Background/Rationale: HH (OMIM: +235200) is an inherited disorder characterized
by progressive iron deposition in parenchymal organs, leading to complications
including cirrhosis, diabetes and cardiomyopathy. Classic HH is due to homozygosis
for the C282Y mutation in the HFE gene. Other genes involved in HH include TFR2
(*604720), HJV (*608374), SLC40A1 (*604653), and HAMP (*606464). While the
role of some encoded proteins, i.e. HFE protein, transferrin receptor 2 (TFR2), and
hemojuvelin (HJV), is still unclear, the HAMP product (hepcidin) is now recognized
as the key regulator of iron homeostasis, by controlling iron duodenal absorption, and
release from macrophages.

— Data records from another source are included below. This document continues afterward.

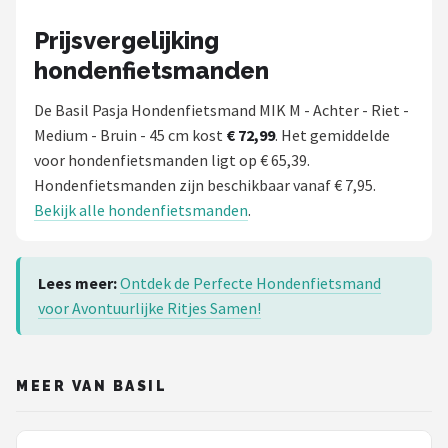
Prijsvergelijking
hondenfietsmanden
De Basil Pasja Hondenfietsmand MIK M - Achter - Riet -
Medium - Bruin - 45 cm kost
€ 72,99
. Het gemiddelde
voor hondenfietsmanden ligt op € 65,39.
Hondenfietsmanden zijn beschikbaar vanaf € 7,95.
Bekijk alle hondenfietsmanden
.
Lees meer:
Ontdek de Perfecte Hondenfietsmand
voor Avontuurlijke Ritjes Samen!
MEER VAN BASIL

Studies on HFE−deficient animals, and on hepcidin mRNA
expression in human liver biopsies, have led to the unifying concept that insufficient
hepcidin production is the key pathogenetic feature of HH. Measuring hepcidin levels
in easily available samples (urine, blood) is of paramount clinical importance, but
serious technical problems have hampered the development of widely available
methods. To date, only one complex immunodot assay, applicable to few cases and
available at a single centre in the world, has been successfully used to accurately
quantify urinary hepcidin.
Description of the project: in line with preliminary, semi−quantitative results recently
obtained by surface−enhanced laser desorption/ionization time−of−flight mass
spectrometry (SELDI−TOF−MS), we will use a similar technique to provide a
quantitatively accurate, high−throughput, hepcidin assay. Urinary samples from HH
patients and controls will be used.
Anticipated output: this assay is predicted to be very useful for further understanding
of HH pathophysiology, and as a first step for HH diagnosis, especially in non−classic
forms where cumbersome screening for mutations in multiple genes is often needed.